■ Work request ■
Scan the data. Collect each line that contains the word "with".
Start of Records
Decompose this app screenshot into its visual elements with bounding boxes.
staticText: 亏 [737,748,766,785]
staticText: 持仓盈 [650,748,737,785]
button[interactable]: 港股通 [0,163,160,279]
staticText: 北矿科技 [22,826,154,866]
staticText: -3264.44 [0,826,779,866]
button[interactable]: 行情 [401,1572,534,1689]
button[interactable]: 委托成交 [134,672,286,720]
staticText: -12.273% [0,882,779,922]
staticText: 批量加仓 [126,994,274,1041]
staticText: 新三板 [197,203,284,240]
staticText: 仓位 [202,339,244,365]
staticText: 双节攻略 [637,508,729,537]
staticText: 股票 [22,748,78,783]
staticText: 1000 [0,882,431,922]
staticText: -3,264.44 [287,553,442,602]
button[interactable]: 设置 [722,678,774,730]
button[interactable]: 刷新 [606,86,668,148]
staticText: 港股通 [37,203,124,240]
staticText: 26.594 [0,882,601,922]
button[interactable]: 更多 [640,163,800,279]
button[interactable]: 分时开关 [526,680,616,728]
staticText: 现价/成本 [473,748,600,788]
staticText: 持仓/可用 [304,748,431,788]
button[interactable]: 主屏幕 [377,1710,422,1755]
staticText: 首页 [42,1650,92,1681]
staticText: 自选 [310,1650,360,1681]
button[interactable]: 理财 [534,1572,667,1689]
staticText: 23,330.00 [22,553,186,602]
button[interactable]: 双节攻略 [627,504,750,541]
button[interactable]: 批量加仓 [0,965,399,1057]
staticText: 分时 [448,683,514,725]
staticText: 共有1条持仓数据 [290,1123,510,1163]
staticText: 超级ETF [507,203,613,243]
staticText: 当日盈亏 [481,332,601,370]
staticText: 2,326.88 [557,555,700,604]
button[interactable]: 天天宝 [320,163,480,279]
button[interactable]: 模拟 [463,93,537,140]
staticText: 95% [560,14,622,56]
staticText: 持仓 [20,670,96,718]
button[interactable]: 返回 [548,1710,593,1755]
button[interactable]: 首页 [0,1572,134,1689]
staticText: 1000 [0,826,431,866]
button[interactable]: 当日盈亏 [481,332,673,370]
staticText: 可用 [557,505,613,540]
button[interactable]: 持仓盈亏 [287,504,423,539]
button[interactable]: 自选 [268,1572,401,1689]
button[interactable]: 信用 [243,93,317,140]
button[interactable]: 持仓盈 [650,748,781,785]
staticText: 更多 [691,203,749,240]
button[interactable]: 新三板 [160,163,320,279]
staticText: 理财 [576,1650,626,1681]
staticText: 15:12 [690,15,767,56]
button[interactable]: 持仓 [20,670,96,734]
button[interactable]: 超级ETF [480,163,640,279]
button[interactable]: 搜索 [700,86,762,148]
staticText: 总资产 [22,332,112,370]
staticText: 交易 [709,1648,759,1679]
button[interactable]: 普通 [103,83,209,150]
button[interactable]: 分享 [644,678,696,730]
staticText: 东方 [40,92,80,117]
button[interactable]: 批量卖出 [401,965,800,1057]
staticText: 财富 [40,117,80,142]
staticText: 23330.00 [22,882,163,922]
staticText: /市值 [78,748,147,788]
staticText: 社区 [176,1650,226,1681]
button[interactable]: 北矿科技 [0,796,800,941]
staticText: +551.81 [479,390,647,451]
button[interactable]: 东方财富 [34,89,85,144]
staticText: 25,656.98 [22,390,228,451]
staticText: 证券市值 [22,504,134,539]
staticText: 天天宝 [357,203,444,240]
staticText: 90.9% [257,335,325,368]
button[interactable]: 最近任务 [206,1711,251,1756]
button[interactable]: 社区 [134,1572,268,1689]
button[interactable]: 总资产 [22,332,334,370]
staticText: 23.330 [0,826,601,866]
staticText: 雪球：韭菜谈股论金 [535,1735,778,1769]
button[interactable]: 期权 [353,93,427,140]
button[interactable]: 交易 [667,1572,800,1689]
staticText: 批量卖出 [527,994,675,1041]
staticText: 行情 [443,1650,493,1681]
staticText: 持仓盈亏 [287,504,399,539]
End of Records
Start of Records
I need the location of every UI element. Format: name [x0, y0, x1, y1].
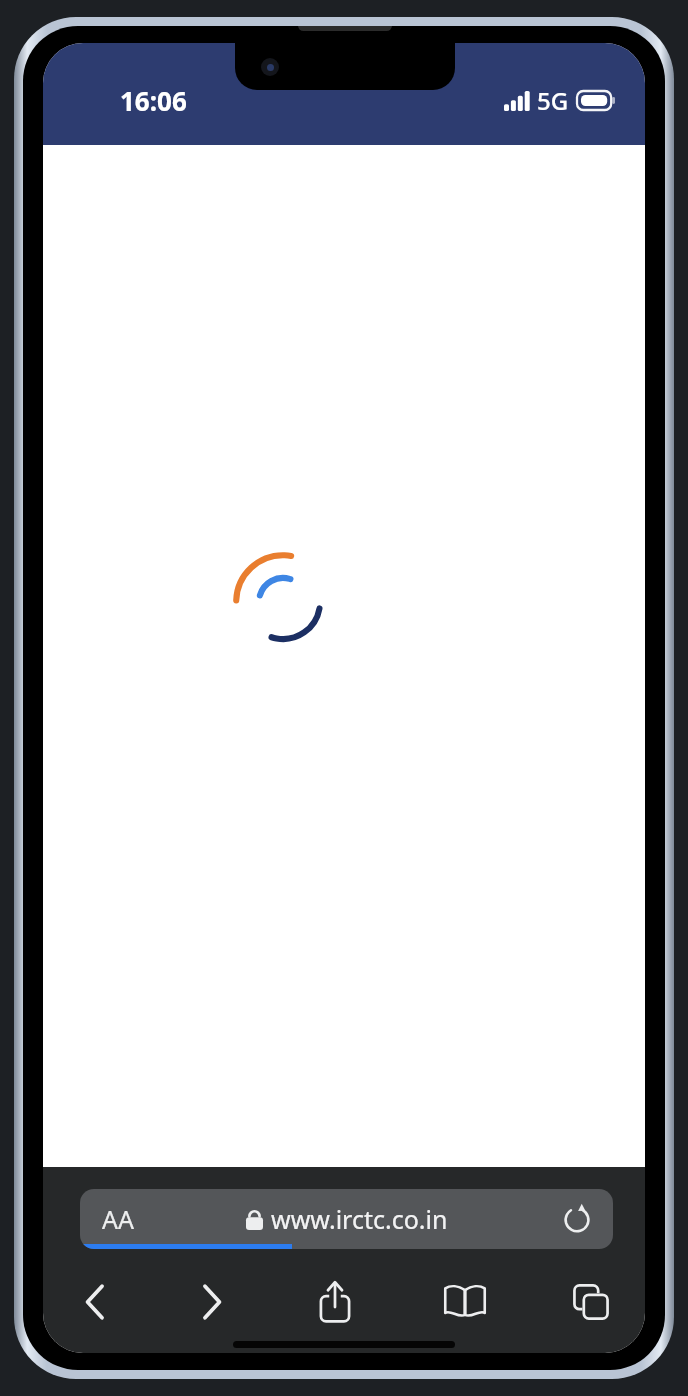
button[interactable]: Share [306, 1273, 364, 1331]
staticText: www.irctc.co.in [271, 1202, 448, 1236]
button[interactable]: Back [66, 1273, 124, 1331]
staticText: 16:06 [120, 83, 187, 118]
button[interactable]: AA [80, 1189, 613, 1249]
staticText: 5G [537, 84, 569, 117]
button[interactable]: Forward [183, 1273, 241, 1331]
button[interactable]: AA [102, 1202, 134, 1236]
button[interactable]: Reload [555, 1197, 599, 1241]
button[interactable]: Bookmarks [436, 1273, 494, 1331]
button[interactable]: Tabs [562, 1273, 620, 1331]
End of Records
Start of Records
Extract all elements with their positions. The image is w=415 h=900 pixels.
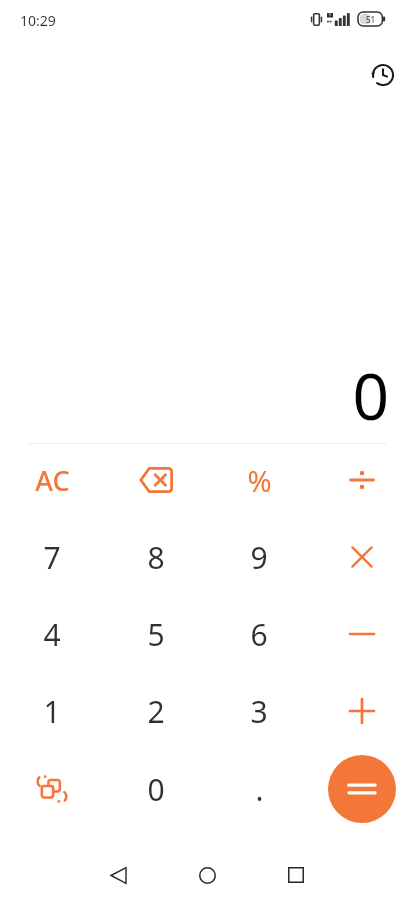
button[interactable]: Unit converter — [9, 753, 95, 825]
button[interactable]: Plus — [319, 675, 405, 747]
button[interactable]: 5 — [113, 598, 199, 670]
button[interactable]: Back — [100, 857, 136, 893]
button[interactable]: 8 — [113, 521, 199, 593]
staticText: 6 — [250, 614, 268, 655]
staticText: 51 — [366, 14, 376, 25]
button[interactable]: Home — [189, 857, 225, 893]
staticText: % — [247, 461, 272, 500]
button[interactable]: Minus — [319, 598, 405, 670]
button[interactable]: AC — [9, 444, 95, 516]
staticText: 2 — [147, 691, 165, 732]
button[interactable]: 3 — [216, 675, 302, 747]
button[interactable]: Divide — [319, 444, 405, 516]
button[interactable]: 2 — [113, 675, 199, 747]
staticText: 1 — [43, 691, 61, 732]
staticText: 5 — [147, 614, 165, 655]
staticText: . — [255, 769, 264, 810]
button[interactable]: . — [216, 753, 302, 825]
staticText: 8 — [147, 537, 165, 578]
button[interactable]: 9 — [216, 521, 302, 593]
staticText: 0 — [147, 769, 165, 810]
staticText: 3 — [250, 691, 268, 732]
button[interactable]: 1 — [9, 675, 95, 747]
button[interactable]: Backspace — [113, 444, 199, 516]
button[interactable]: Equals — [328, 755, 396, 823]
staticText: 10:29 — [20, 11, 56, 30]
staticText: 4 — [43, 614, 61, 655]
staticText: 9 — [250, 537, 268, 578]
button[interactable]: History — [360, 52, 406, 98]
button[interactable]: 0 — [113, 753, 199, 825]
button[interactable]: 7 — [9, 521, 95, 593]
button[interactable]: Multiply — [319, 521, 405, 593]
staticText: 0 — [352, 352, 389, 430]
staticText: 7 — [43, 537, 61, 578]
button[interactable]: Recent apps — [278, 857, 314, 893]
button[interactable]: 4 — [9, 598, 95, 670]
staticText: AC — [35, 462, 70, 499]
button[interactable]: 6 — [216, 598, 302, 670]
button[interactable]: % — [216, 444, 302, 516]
End of Records
■ Response area ■
Decompose this app screenshot into its visual elements with bounding boxes.
Extract all elements with their positions. The image is w=415 h=900 pixels.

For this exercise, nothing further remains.